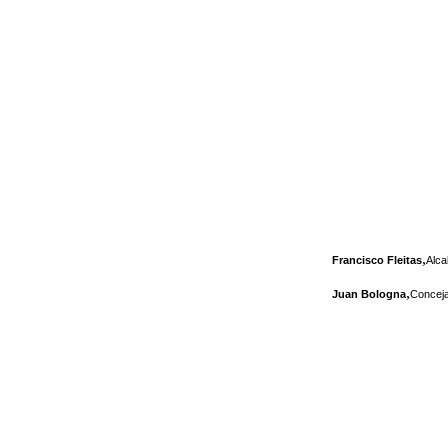
,
Francisco Fleitas
Alca
,
Juan Bologna
Conceja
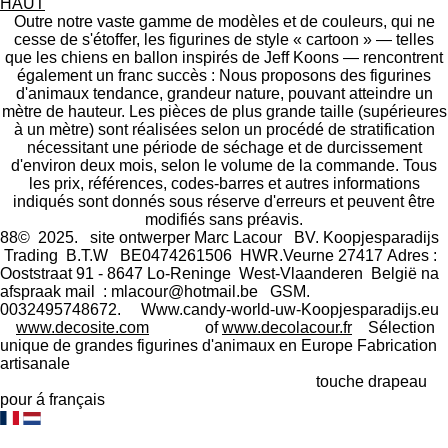
HAUT
g
g
g
g
Outre notre vaste gamme de modèles et de couleurs, qui ne
e
e
e
e
cesse de s'étoffer, les figurines de style « cartoon » — telles
r
r
r
r
que les chiens en ballon inspirés de Jeff Koons — rencontrent
également un franc succès : Nous proposons des figurines
d'animaux tendance, grandeur nature, pouvant atteindre un
mètre de hauteur. Les pièces de plus grande taille (supérieures
à un mètre) sont réalisées selon un procédé de stratification
nécessitant une période de séchage et de durcissement
d'environ deux mois, selon le volume de la commande. Tous
les prix, références, codes-barres et autres informations
indiqués sont donnés sous réserve d'erreurs et peuvent être
modifiés sans préavis.
88© 2025. site ontwerper Marc Lacour BV. Koopjesparadijs
Trading
B.T.W BE0474261506 HWR.Veurne 27417
Adres :
Ooststraat 91 - 8647 Lo-Reninge West-Vlaanderen België na
afspraak mail : mlacour@hotmail.be GSM.
0032495748672. Www.candy-world-uw-Koopjesparadijs.eu
www.decosite.com
of
www.decolacour.fr
Sélection
unique de grandes figurines d'animaux en Europe Fabrication
artisanale
touche drapeau
pour á français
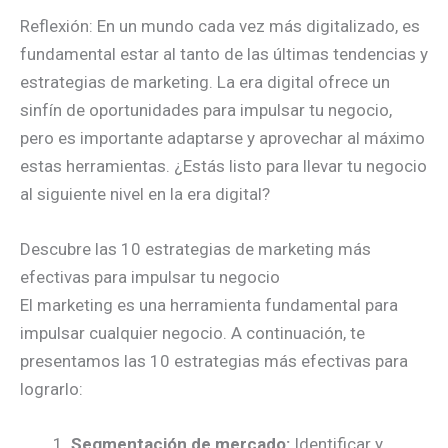
Reflexión: En un mundo cada vez más digitalizado, es
fundamental estar al tanto de las últimas tendencias y
estrategias de marketing. La era digital ofrece un
sinfín de oportunidades para impulsar tu negocio,
pero es importante adaptarse y aprovechar al máximo
estas herramientas. ¿Estás listo para llevar tu negocio
al siguiente nivel en la era digital?
Descubre las 10 estrategias de marketing más
efectivas para impulsar tu negocio
El marketing es una herramienta fundamental para
impulsar cualquier negocio. A continuación, te
presentamos las 10 estrategias más efectivas para
lograrlo:
Segmentación de mercado:
Identificar y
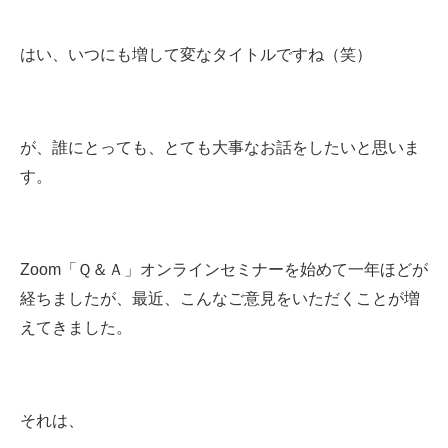
はい、いつにも増して変なタイトルですね（笑）
が、誰にとっても、とても大事なお話をしたいと思いま
す。
Zoom「Ｑ＆Ａ」オンラインセミナーを始めて一年ほどが
経ちましたが、最近、こんなご意見をいただくことが増
えてきました。
それは、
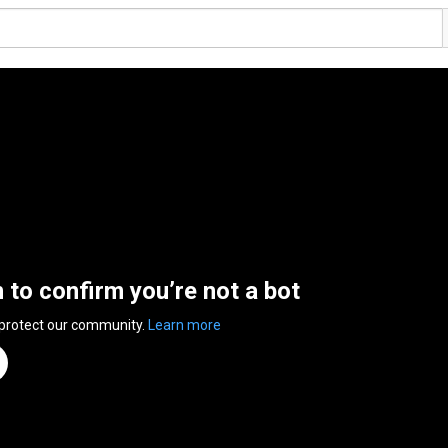
n to confirm you’re not a bot
 protect our community.
Learn more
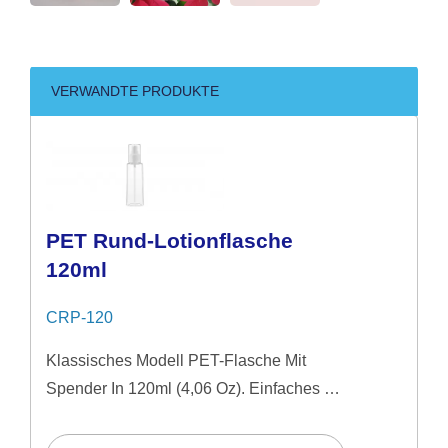
VERWANDTE PRODUKTE
PET Rund-Lotionflasche
120ml
CRP-120
Klassisches Modell PET-Flasche Mit
Spender In 120ml (4,06 Oz). Einfaches &
Natürliches Bild Ideal Für Mittelpreisige
Hautpflegeprodukte. Empfohlen Für...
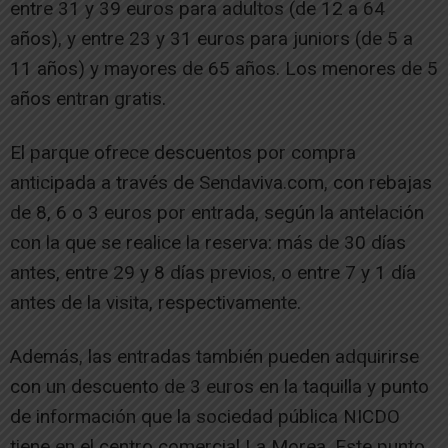
entre 31 y 39 euros para adultos (de 12 a 64
años), y entre 23 y 31 euros para juniors (de 5 a
11 años) y mayores de 65 años. Los menores de 5
años entran gratis.
El parque ofrece descuentos por compra
anticipada a través de Sendaviva.com, con rebajas
de 8, 6 o 3 euros por entrada, según la antelación
con la que se realice la reserva: más de 30 días
antes, entre 29 y 8 días previos, o entre 7 y 1 día
antes de la visita, respectivamente.
Además, las entradas también pueden adquirirse
con un descuento de 3 euros en la taquilla y punto
de información que la sociedad pública NICDO
tiene en el centro comercial La Morea. Este punto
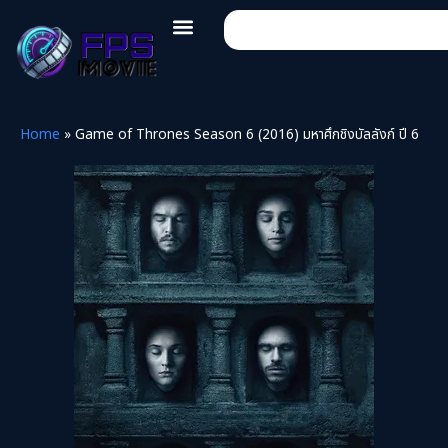
Home
»
Game of Thrones Season 6 (2016) มหาศึกชิงบัลลังก์ ปี 6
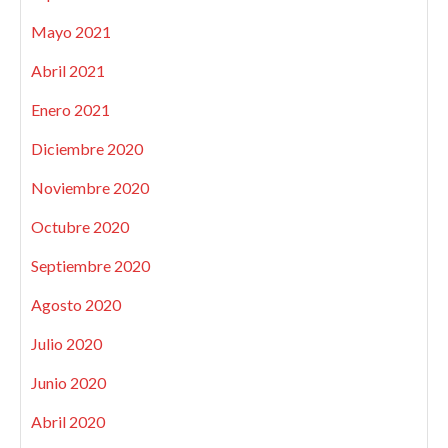
Mayo 2021
Abril 2021
Enero 2021
Diciembre 2020
Noviembre 2020
Octubre 2020
Septiembre 2020
Agosto 2020
Julio 2020
Junio 2020
Abril 2020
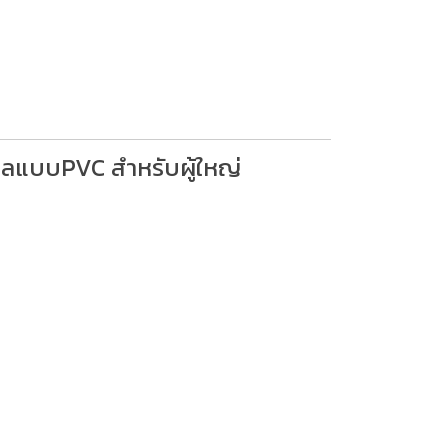
ากลแบบPVC สำหรับผู้ใหญ่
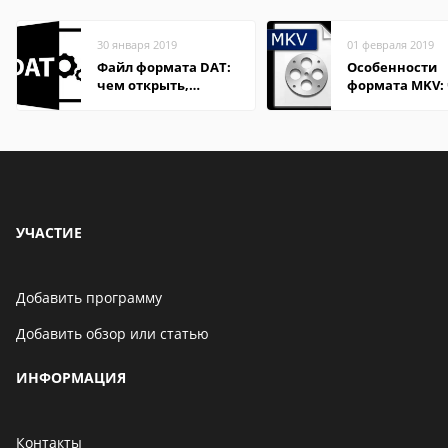
30 января 2019
01 февраля 2019
Файл формата DAT:
Особенности
чем открыть,
формата MKV:
описание,
открыть на Wi
особенности
и macOS
УЧАСТИЕ
Добавить программу
Добавить обзор или статью
ИНФОРМАЦИЯ
Контакты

= Task description =
Full copy, no pictures: write out each line of the data exactly as it stands.

= Response =
,
Francisco Fleitas
Alca
,
Juan Bologna
Conceja
HAUT
g
g
g
g
Outre notre vaste gamme de modèles et de couleurs, qui ne
e
e
e
e
cesse de s'étoffer, les figurines de style « cartoon » — telles
r
r
r
r
que les chiens en ballon inspirés de Jeff Koons — rencontrent
également un franc succès : Nous proposons des figurines
d'animaux tendance, grandeur nature, pouvant atteindre un
mètre de hauteur. Les pièces de plus grande taille (supérieures
à un mètre) sont réalisées selon un procédé de stratification
nécessitant une période de séchage et de durcissement
d'environ deux mois, selon le volume de la commande. Tous
les prix, références, codes-barres et autres informations
indiqués sont donnés sous réserve d'erreurs et peuvent être
modifiés sans préavis.
88© 2025. site ontwerper Marc Lacour BV. Koopjesparadijs
Trading
B.T.W BE0474261506 HWR.Veurne 27417
Adres :
Ooststraat 91 - 8647 Lo-Reninge West-Vlaanderen België na
afspraak mail : mlacour@hotmail.be GSM.
0032495748672. Www.candy-world-uw-Koopjesparadijs.eu
www.decosite.com
of
www.decolacour.fr
Sélection
unique de grandes figurines d'animaux en Europe Fabrication
artisanale
touche drapeau
pour á français
Reflexión: En un mundo cada vez más digitalizado, es
fundamental estar al tanto de las últimas tendencias y
estrategias de marketing. La era digital ofrece un
sinfín de oportunidades para impulsar tu negocio,
pero es importante adaptarse y aprovechar al máximo
estas herramientas. ¿Estás listo para llevar tu negocio
al siguiente nivel en la era digital?
Descubre las 10 estrategias de marketing más
efectivas para impulsar tu negocio
El marketing es una herramienta fundamental para
impulsar cualquier negocio. A continuación, te
presentamos las 10 estrategias más efectivas para
lograrlo:
Segmentación de mercado:
Identificar y
はい、いつにも増して変なタイトルですね（笑）
が、誰にとっても、とても大事なお話をしたいと思いま
す。
Zoom「Ｑ＆Ａ」オンラインセミナーを始めて一年ほどが
経ちましたが、最近、こんなご意見をいただくことが増
えてきました。
それは、
n to confirm you’re not a bot
 protect our community.
Learn more
VERWANDTE PRODUKTE
PET Rund-Lotionflasche
120ml
CRP-120
Klassisches Modell PET-Flasche Mit
Spender In 120ml (4,06 Oz). Einfaches &
Natürliches Bild Ideal Für Mittelpreisige
Hautpflegeprodukte. Empfohlen Für...
entre 31 y 39 euros para adultos (de 12 a 64
años), y entre 23 y 31 euros para juniors (de 5 a
11 años) y mayores de 65 años. Los menores de 5
años entran gratis.
El parque ofrece descuentos por compra
anticipada a través de Sendaviva.com, con rebajas
de 8, 6 o 3 euros por entrada, según la antelación
con la que se realice la reserva: más de 30 días
antes, entre 29 y 8 días previos, o entre 7 y 1 día
antes de la visita, respectivamente.
Además, las entradas también pueden adquirirse
con un descuento de 3 euros en la taquilla y punto
de información que la sociedad pública NICDO
tiene en el centro comercial La Morea. Este punto
Home
»
Game of Thrones Season 6 (2016) มหาศึกชิงบัลลังก์ ปี 6
Mayo 2021
Abril 2021
Enero 2021
Diciembre 2020
Noviembre 2020
Octubre 2020
Septiembre 2020
Agosto 2020
Julio 2020
Junio 2020
Abril 2020
ากลแบบPVC สำหรับผู้ใหญ่
30 января 2019
01 февраля 2019
Файл формата DAT:
Особенности
чем открыть,
формата MKV:
описание,
открыть на Wi
особенности
и macOS
УЧАСТИЕ
Добавить программу
Добавить обзор или статью
ИНФОРМАЦИЯ
Контакты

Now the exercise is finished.